A senior defense official said Wednesday that the U.S. will provide the Ukrainians with systems that they know how to use, that they’re already trained and equipped to use, and that they are using with effect. Those include air defense systems that allies and partners possess and might be willing to send to Ukraine, said the official, who spoke on condition of anonymity to discuss internal talks. Defense Secretary Lloyd Austin will be in Slovakia on Thursday and is expected to discuss this issue with officials there.

Left off the list for Ukraine were two things that Zelenskyy has repeatedly requested, but the U.S. and NATO have firmly rejected: Russian made MiG-29 fighter jets funneled to Ukraine via the U.S., and the establishment of a no-fly zone over Ukraine. The West believes that doing either could trigger a wider war with Russia.

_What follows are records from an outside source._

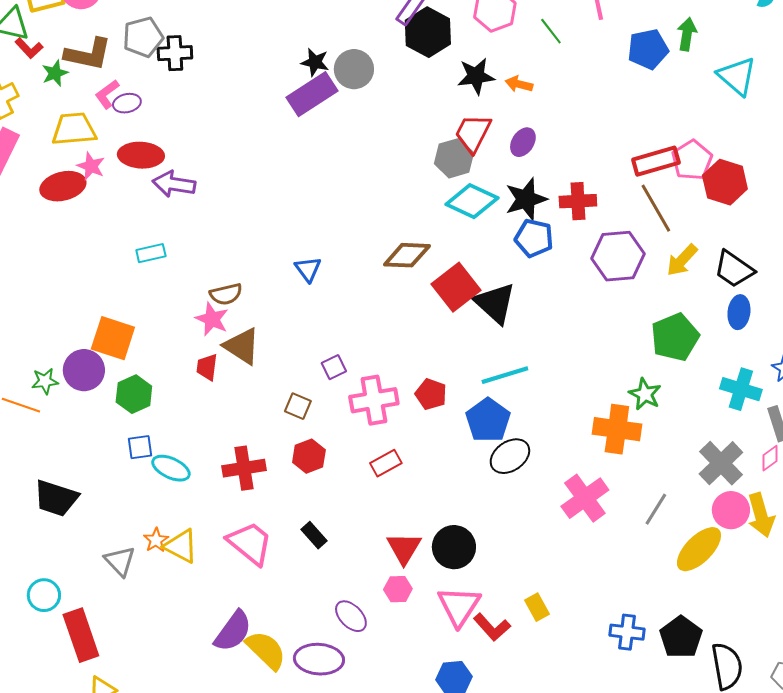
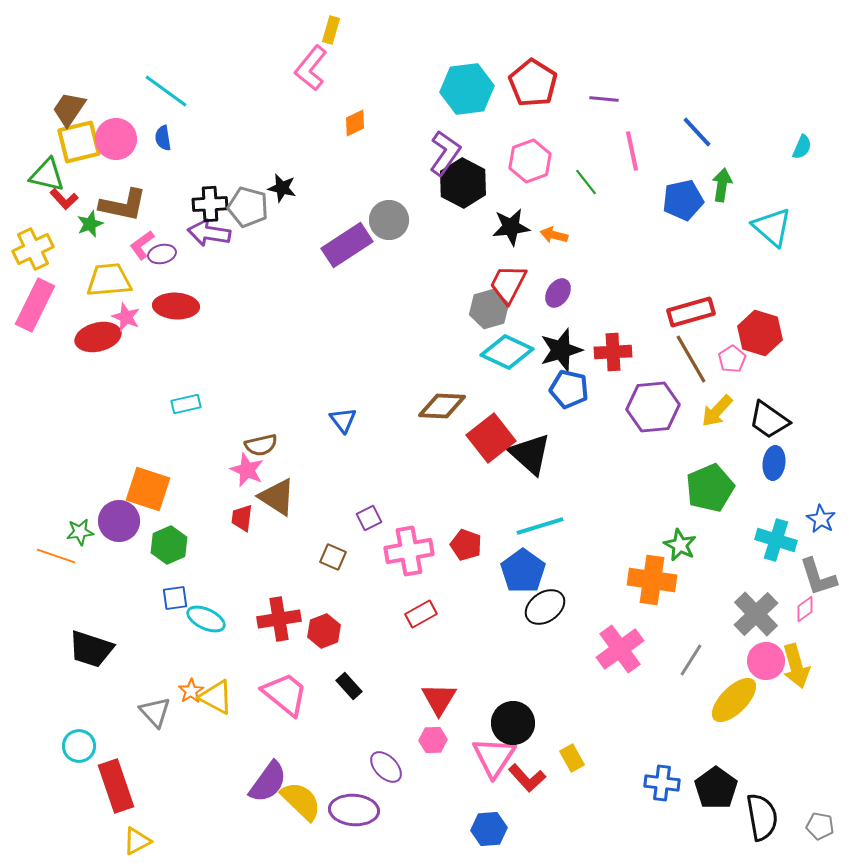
gray pentagon: (143, 37) -> (248, 207), moved, turned 30
black star: (315, 62) -> (282, 188), moved
pink pentagon: (692, 160) -> (732, 359), moved, size x0.7
purple arrow: (174, 184) -> (209, 233), moved
red hexagon: (309, 456) -> (324, 631), moved
black circle: (454, 547) -> (513, 723), moved

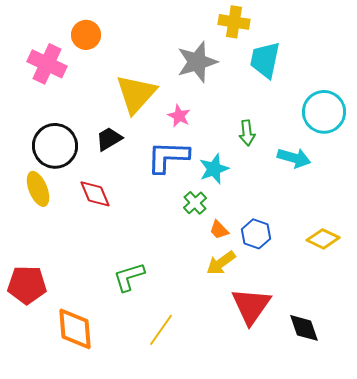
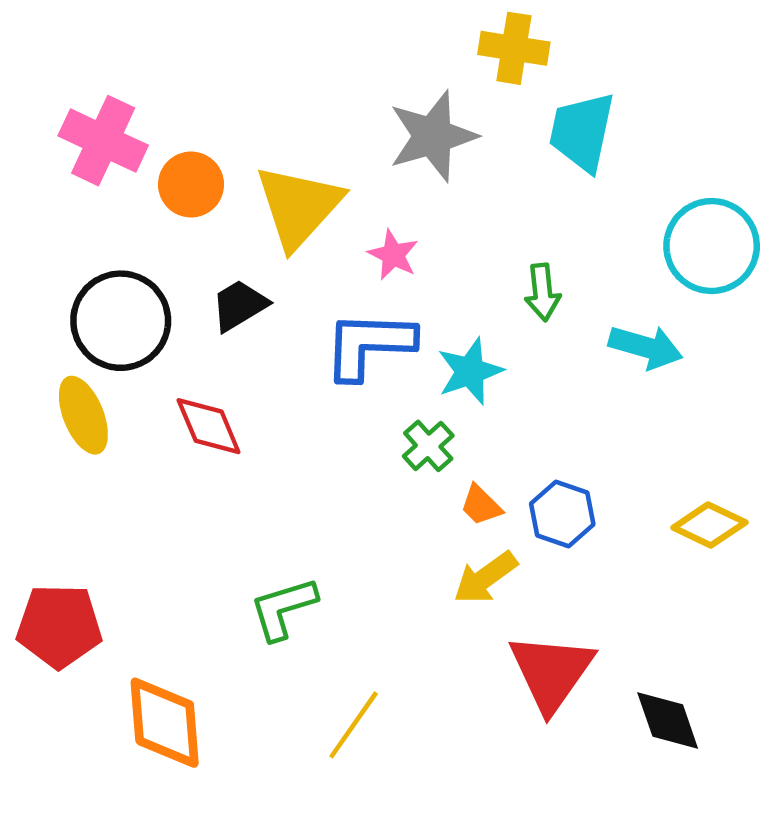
orange circle: (86, 35) -> (191, 185), moved

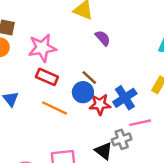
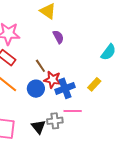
blue circle: (83, 92) -> (36, 89), moved
red star: (100, 104) -> (53, 80), moved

Stephen Biddle, a professor of international affairs at Columbia University, said that although there is risk in providing Ukraine with weapons, it entails less risk than allowing NATO territory to be used for flying MiG fighters into Ukraine or for enforcing a no-fly zone. He noted that Germany did not attack the United States to prevent tanks, bombers and other weaponry from reaching Britain under the Lend Lease program in the years of World War II.

“Nothing about the Ukraine war is risk-free -- the issue is now balancing risks that cannot be avoided,” Biddle said. “The more lethal the arms we transfer the greater the risk, but there is also risk in allowing Putin to steamroller Ukraine.”

A look at what the U.S. is sending, according to the White House.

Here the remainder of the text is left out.